We asked ten architects – each of whom joined Make in a different year since 2004 – to write about how they see architecture and the built environment changing over the next ten years. Here are their responses.
China is a metaphor for what has happened to the world over the last 100 years. Hyper-growth economically, institutionally and in the population, has called for the hyper-consumption of resources to feed this demand.
For the Chinese this offers opportunity. Firstly, the scale and projected development of the country as a whole means that even slight increments of change with regards to energy consumption, water use, choice of fuel and material procurement will have a fundamental global impact on us all. Secondly, this is a populace who are highly adaptive and open to change. The urbanisation of the last 20 years has left few Chinese citizens untouched and created a culture where the new – whether this be electric bicycles or building technologies – is quickly embraced as the status quo.
The changes that will affect our profession are the same as those that will affect all professional and manufacturing businesses in China. As predicted by Jim O’Neill, originator of the BRIC (Brazil, Russia, India and China) acronym, there will be a shift from quantity to quality over the next ten years that will impact the built environment from the user upwards. Proven expertise in delivering high-quality buildings will be valued over the ‘bigger is better’ business model, and the consumer will become more sophisticated in what they demand from their built environment.

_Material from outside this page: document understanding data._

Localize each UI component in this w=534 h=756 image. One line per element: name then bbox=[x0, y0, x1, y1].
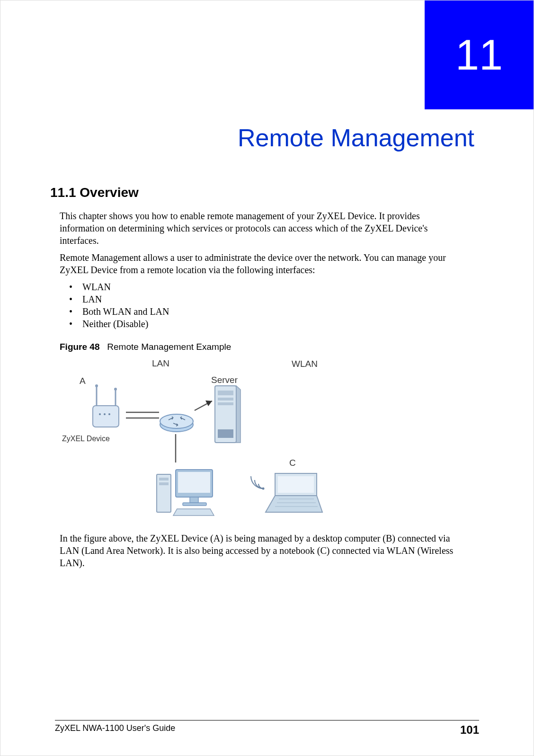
svg-rect-5 bbox=[93, 406, 119, 427]
svg-point-7 bbox=[95, 384, 98, 387]
svg-rect-26 bbox=[190, 497, 198, 503]
footer-guide-name: ZyXEL NWA-1100 User's Guide bbox=[55, 723, 175, 737]
page-footer: ZyXEL NWA-1100 User's Guide 101 bbox=[55, 720, 479, 737]
server-icon bbox=[211, 382, 243, 446]
svg-rect-25 bbox=[178, 472, 210, 493]
svg-rect-22 bbox=[159, 478, 169, 480]
svg-rect-23 bbox=[159, 482, 169, 485]
list-item: WLAN bbox=[69, 281, 479, 293]
chapter-number-tab: 11 bbox=[425, 0, 534, 109]
svg-marker-28 bbox=[173, 509, 214, 516]
list-item: LAN bbox=[69, 293, 479, 305]
svg-point-10 bbox=[99, 413, 101, 415]
section-heading: 11.1 Overview bbox=[50, 185, 479, 200]
interface-list: WLAN LAN Both WLAN and LAN Neither (Disa… bbox=[60, 281, 479, 330]
figure-caption: Figure 48 Remote Management Example bbox=[60, 342, 479, 352]
svg-rect-19 bbox=[218, 402, 233, 405]
router-icon bbox=[157, 408, 197, 436]
svg-rect-30 bbox=[278, 476, 314, 493]
chapter-title: Remote Management bbox=[55, 124, 479, 152]
svg-point-9 bbox=[114, 388, 117, 391]
svg-rect-18 bbox=[218, 398, 233, 400]
figure-number: Figure 48 bbox=[60, 342, 99, 352]
overview-para-2: Remote Management allows a user to admin… bbox=[55, 251, 479, 276]
svg-point-14 bbox=[160, 414, 193, 428]
chapter-number: 11 bbox=[455, 31, 503, 80]
svg-point-12 bbox=[108, 413, 110, 415]
svg-marker-16 bbox=[236, 386, 240, 443]
figure-title: Remote Management Example bbox=[107, 342, 231, 352]
list-item: Both WLAN and LAN bbox=[69, 305, 479, 318]
figure-diagram: LAN WLAN A Server ZyXEL Device C bbox=[60, 356, 339, 526]
laptop-icon bbox=[261, 470, 327, 517]
svg-rect-27 bbox=[183, 503, 206, 506]
page: 11 Remote Management 11.1 Overview This … bbox=[0, 0, 534, 756]
svg-point-11 bbox=[104, 413, 106, 415]
svg-rect-20 bbox=[218, 429, 233, 438]
list-item: Neither (Disable) bbox=[69, 318, 479, 330]
footer-page-number: 101 bbox=[460, 723, 479, 737]
svg-rect-17 bbox=[218, 391, 233, 395]
overview-para-1: This chapter shows you how to enable rem… bbox=[55, 210, 479, 247]
access-point-icon bbox=[79, 382, 131, 434]
figure-description: In the figure above, the ZyXEL Device (A… bbox=[55, 532, 479, 569]
desktop-icon bbox=[154, 462, 216, 519]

As information becomes more freely shared and architects begin to understand how to capture, curate and harness ‘big data’ – the information generated by our daily lives – so our products will become more nuanced, which ultimately means less waste.
Proven expertise in delivering high-quality buildings will be valued over the ‘bigger is better’ business model, and the consumer will become more sophisticated in what they demand from their built environment.